“Quiero denunciar una violación”, es la frase inaugural que John Ridley lanza a un fondo negro en la segunda temporada de American Crime. Es un gancho malsano este principio, un anzuelo eficaz y doloroso. Ridley tiene mucho talento y también un puntito sádico, te atrapa y te maltrata. American Crime, dice, como si el descalabro social que retrata fuera patrimonio yanqui y no un fracaso global, como si en cada secuencia no tragáramos saliva reconociendo que en todos lados cuecen habas. Las dos entregas de su serie, con argumentos autónomos y aislados, son sendas patadas en el estómago. En la primera temporada tenías la opción de escabullirte; en esta segunda, nos obliga a mirar, nos agarra por el cogote para someternos a esos interminables primeros planos, los ojos desconcertados de Taylor, la rabia de Eric. ¿Te duele? Pues te aguantas, parece decirnos. Mira, piensa, siéntete mal.
¿Por qué algunos adolescentes se independizan de sus padres? Por su bien, es la conclusión que podemos sacar después de haber visto esta historia desoladora, una tragedia en forma de bola de nieve que arrolla a un grupo de jóvenes de Indianápolis, jóvenes irresponsables, que, sin embargo, resolverían sus conflictos de manera mucho más sencilla si los adultos que les supervisan no se empeñaran en complicarlo todo.
La historia da vueltas como un hámster en una rueda, tratando de averiguar qué sucedió en una fiesta, una de ésas con bien de alcohol y bien de hormonas, en la que un chico sufre una agresión sexual. La verdad no importa, sólo las consecuencias, que se van descontrolando como una hidra iracunda.
¿Cómo que le han violado? Pero, si es un chico, un varón, a los chicos no se les puede violar. Nadie cree a Taylor, le sacan fotos, las postean, le humillan, mira qué pedo llevaba, qué tío cutre, el advenedizo, el becado de la escuela pija, bah, seguro que lo que quiere es llamar la atención. Lo peor, sin embargo, arranca cuando su madre trata de compensar negligencias pasadas ignorando su deseo de olvidar el asunto, de pasar página. "Yo sé lo que es mejor para ti, hazme caso". Esto es sólo la trama del primer episodio. Todos los progenitores en American Crime defienden a sus crías de manera irracional, algunos con una torpeza dolorosa, y eso será lo que acabe por condenarles.

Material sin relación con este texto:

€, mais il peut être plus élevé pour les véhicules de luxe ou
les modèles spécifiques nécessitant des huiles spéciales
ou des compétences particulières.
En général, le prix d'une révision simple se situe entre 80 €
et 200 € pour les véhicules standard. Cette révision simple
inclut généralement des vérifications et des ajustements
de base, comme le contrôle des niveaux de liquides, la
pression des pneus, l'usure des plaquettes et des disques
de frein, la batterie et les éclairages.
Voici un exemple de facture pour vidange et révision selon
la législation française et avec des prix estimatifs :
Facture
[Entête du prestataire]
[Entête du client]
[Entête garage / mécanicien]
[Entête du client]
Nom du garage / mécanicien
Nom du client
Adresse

Esta serie hay que verla como los propios personajes, a la defensiva, sin elegir equipo. Tampoco fuera del hogar hay salvación. La crueldad corporativa de la directora del colegio, el egoísmo de las familias ejemplares, la pachorra del entrenador de baloncesto, la gestión torpe de las ayudas para la integración racial, el afán de notoriedad de los piratas informáticos, estos son los rasgos distintivos de los próceres de la comunidad que retrata American Crime; ésta es la gente que debe servir de guía a unos críos confundidos, desorientados, incapaces de asimilar lo que les está pasando.
Pocos meses o una metedura de pata es lo que les separa de la edad adulta. Un día están jugando a la pelota y el siguiente, esposados en comisaría. Dan ganas de reunirlos a todos en el patio de la escuela y aconsejarles que salgan por patas. Corred, dad rienda suelta a vuestra inmadurez tribal, a vuestra brutalidad primitiva, resolvedlo por las bravas porque ninguno de estos inútiles que os supervisa está preparado para daros las respuestas necesarias.